Start of INPUT DATA

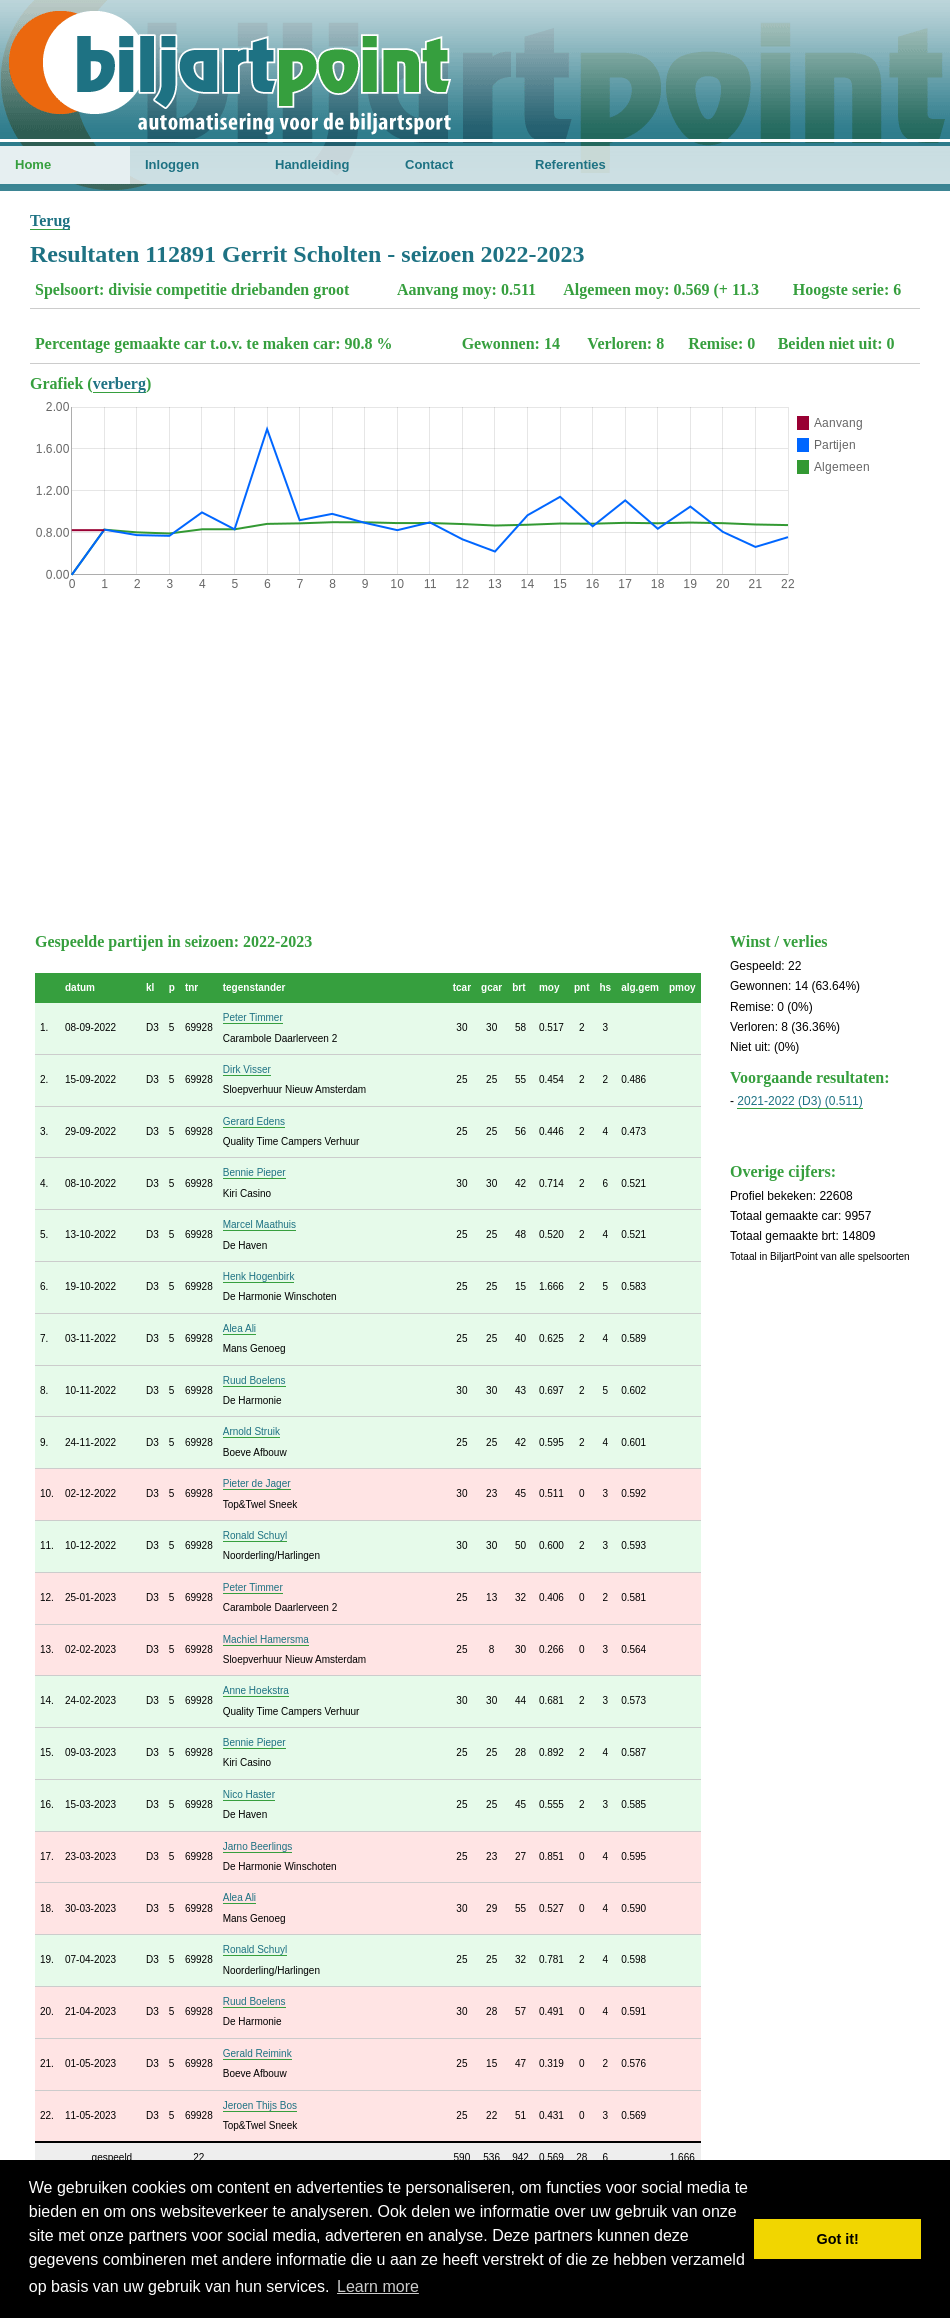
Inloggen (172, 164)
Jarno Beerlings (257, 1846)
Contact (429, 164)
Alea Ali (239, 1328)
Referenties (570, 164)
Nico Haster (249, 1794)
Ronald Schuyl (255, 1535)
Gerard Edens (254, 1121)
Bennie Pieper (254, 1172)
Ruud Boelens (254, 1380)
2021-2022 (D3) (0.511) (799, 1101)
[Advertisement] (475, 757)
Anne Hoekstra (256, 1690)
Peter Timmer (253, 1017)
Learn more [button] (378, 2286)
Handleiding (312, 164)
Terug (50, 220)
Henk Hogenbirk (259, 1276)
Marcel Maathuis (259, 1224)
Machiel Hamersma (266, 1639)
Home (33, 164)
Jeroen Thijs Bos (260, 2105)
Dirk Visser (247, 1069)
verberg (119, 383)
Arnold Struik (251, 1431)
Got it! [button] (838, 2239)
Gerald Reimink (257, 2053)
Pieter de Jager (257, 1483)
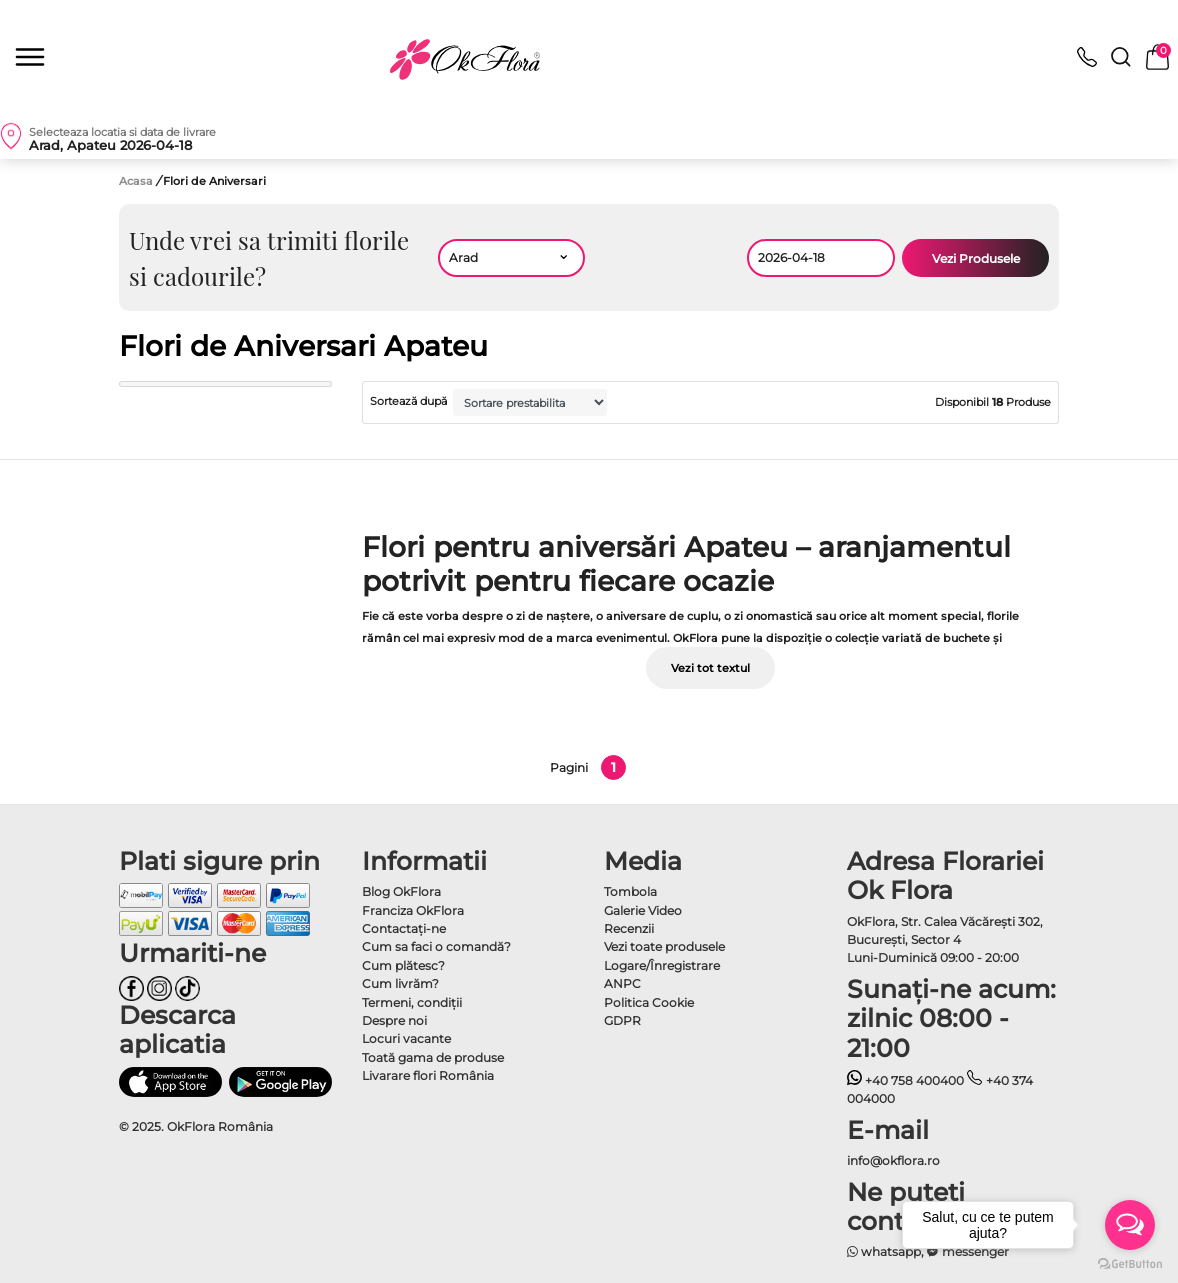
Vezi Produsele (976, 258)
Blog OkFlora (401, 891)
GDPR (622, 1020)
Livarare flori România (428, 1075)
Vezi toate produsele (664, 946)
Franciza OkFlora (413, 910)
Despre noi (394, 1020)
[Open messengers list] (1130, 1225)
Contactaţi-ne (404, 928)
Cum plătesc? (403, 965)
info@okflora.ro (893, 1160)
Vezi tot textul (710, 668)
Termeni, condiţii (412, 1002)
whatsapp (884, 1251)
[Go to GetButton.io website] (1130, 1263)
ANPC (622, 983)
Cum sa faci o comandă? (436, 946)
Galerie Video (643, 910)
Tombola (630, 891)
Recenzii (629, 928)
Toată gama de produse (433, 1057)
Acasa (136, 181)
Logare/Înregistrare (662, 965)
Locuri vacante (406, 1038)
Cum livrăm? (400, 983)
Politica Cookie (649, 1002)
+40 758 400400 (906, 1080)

End of INPUT DATA

> **TO DO**
Count up the lines of the listing in which the word "Vezi" occurs, then state that number by itself.

> **SOLVED EXERCISE**
3